Part 1 - Interview: Nicole Stewart - Creator of Oral Fixation series
Nicole Stewart has stories to tell and in her Oral Fixation series, she wants to help others tell theirs. On September 21st she’ll be presenting the first of two live storytelling shows called “Out From Under the Rug: True Life Tales of Abortion”. For tickets and more information, please visit oralfixationshow.com.
A Is For’s David Avallone spoke to Nicole about the upcoming show, and her personal journey to “artivism.” This is Part One of that interview.
David: To start off, growing up were abortion rights on your radar? Was it something that you thought about or your parents ever talked about?

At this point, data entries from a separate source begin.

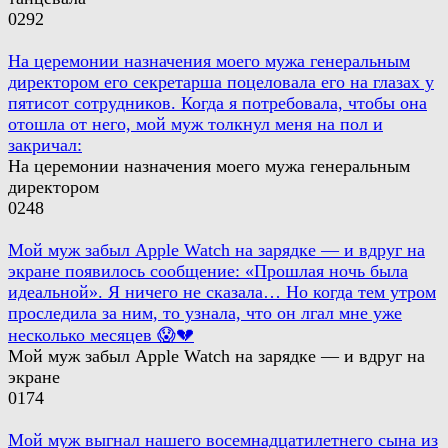
0
292
На церемонии назначения моего мужа генеральным
директором его секретарша поцеловала его на глазах у
пятисот сотрудников. Когда я потребовала, чтобы она
отошла от него, мой муж толкнул меня на пол и
закричал:
На церемонии назначения моего мужа генеральным
директором
0
248
Мой муж забыл Apple Watch на зарядке — и вдруг на
экране появилось сообщение: «Прошлая ночь была
идеальной». Я ничего не сказала… Но когда тем утром
проследила за ним, то узнала, что он лгал мне уже
несколько месяцев 😱💔
Мой муж забыл Apple Watch на зарядке — и вдруг на
экране
0
174
Мой муж выгнал нашего восемнадцатилетнего сына из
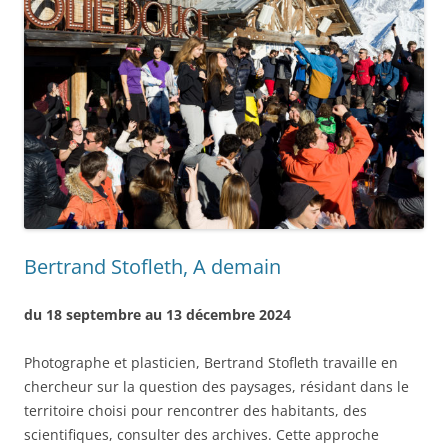
Bertrand Stofleth, A demain
du 18 septembre au 13 décembre 2024
Photographe et plasticien, Bertrand Stofleth travaille en
chercheur sur la question des paysages, résidant dans le
territoire choisi pour rencontrer des habitants, des
scientifiques, consulter des archives. Cette approche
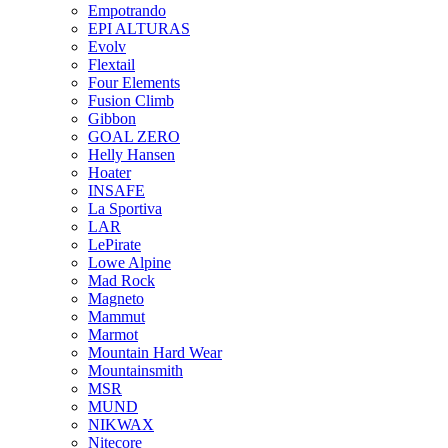
Empotrando
EPI ALTURAS
Evolv
Flextail
Four Elements
Fusion Climb
Gibbon
GOAL ZERO
Helly Hansen
Hoater
INSAFE
La Sportiva
LAR
LePirate
Lowe Alpine
Mad Rock
Magneto
Mammut
Marmot
Mountain Hard Wear
Mountainsmith
MSR
MUND
NIKWAX
Nitecore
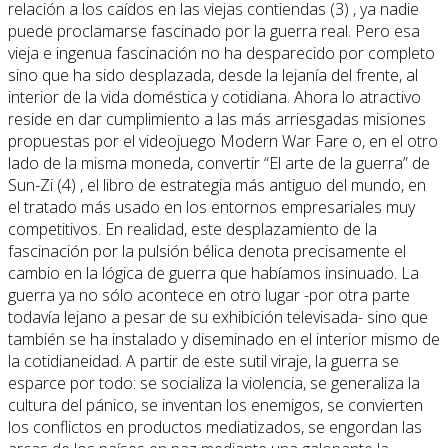
relación a los caídos en las viejas contiendas (3) , ya nadie
puede proclamarse fascinado por la guerra real. Pero esa
vieja e ingenua fascinación no ha desparecido por completo
sino que ha sido desplazada, desde la lejanía del frente, al
interior de la vida doméstica y cotidiana. Ahora lo atractivo
reside en dar cumplimiento a las más arriesgadas misiones
propuestas por el videojuego Modern War Fare o, en el otro
lado de la misma moneda, convertir “El arte de la guerra” de
Sun-Zi (4) , el libro de estrategia más antiguo del mundo, en
el tratado más usado en los entornos empresariales muy
competitivos. En realidad, este desplazamiento de la
fascinación por la pulsión bélica denota precisamente el
cambio en la lógica de guerra que habíamos insinuado. La
guerra ya no sólo acontece en otro lugar -por otra parte
todavía lejano a pesar de su exhibición televisada- sino que
también se ha instalado y diseminado en el interior mismo de
la cotidianeidad. A partir de este sutil viraje, la guerra se
esparce por todo: se socializa la violencia, se generaliza la
cultura del pánico, se inventan los enemigos, se convierten
los conflictos en productos mediatizados, se engordan las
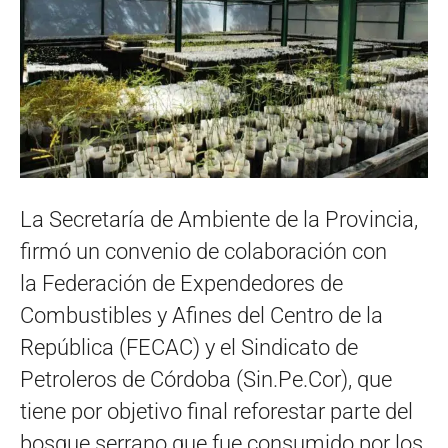
La Secretaría de Ambiente de la Provincia,
firmó un convenio de colaboración con
la Federación de Expendedores de
Combustibles y Afines del Centro de la
República (FECAC) y el Sindicato de
Petroleros de Córdoba (Sin.Pe.Cor), que
tiene por objetivo final reforestar parte del
bosque serrano que fue consumido por los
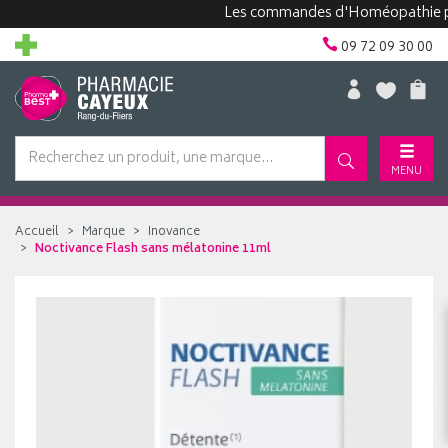
Les commandes d'Homéopathie peuvent
09 72 09 30 00
MENU
Accueil
Marque
Inovance
Noctivance Flash sans mélatonine 11ml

Nicole: No, it wasn’t. I grew up in a very tony part of Dallas called Highland Park, in a family that had been in these parts for generations. But my parents were both kind of hippies even though their parents were more conservative. When I was 14 years old, I learned that Planned Parenthood of Greater Texas had a theater troupe for teenagers called TACT: TeenAge Communication Theatre. They’d go and perform skits about issues that face teens, at churches, community centers, schools and places like that. I auditioned and I got in. There were kids there that came from very different backgrounds from me and I loved that about it. We had a lot of training, everything from homosexuality, alcoholism, and teen pregnancy. People would come and talk to us. So I learned facts through personal stories and then went on to perform them. That began a relationship with Planned Parenthood, which then continued as I became an adult and lived in different cities, pursuing acting. I would always go to the PP wherever I was. It was one of the first and only places that I would donate money to, because it was a place that made me feel safe, no matter where I was.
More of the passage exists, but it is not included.